Superior Singlet Oxygen Electrosynthesis via Neighboring Dual Molecular Oxygen Coactivation for Selective Tetracycline Detoxification

Oxygen (O2) electroreduction offers a green approach for singlet oxygen (1O2) synthesis in wastewater contaminants detoxification. However, traditional single O2 activation on single‐metal catalytic sites seriously suffers from the kinetically‐unfavorable desorption of adsorbed superoxide species (•O2−*/•OOH*). Here, we demonstrate a novel dual O2 coactivation pathway on shortened Fe1−OV−Ti sites for superior 1O2 electrosynthesis through a rapid disproportionate process between surface‐confined •O2−*/•OOH*. Theoretical calculations combined with in‐situ electrochemical spectroscopies demonstrated that the shortened distance between Fe single atom and adjacent unsaturated Ti atom facilitates the direct recombination of surface‐confined Fe−•OOH and Ti−•OO− to yield 1O2, bypassing the formidable •O2−*/•OOH* desorption process.
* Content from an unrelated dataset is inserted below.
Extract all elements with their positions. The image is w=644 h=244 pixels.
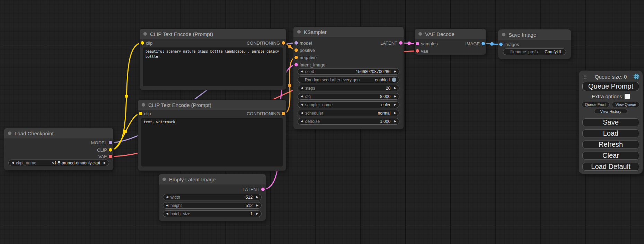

Impressively, Fe1−OV−Ti could realize an excellent 1O2 electrosynthesis rate of 54.5 μmol L−1 min−1 with an outstanding 1O2 selectivity of 97.6% under neutral condition, surpassing that of Fe1−O−Ti (27.1 μmol L−1 min−1, 91.7%). Using tetracycline (TC) as a model pollutant, the resulting Fe1−OV−Ti electrode achieved nearly 100% degradation in 120 min at ‐0.6 V, meanwhile preventing the generation of toxic intermediates. This study provides a new 1O2 electrosynthesis strategy by controlling the distance of adjacent catalytic sites for the coactivation of dual molecular oxygen.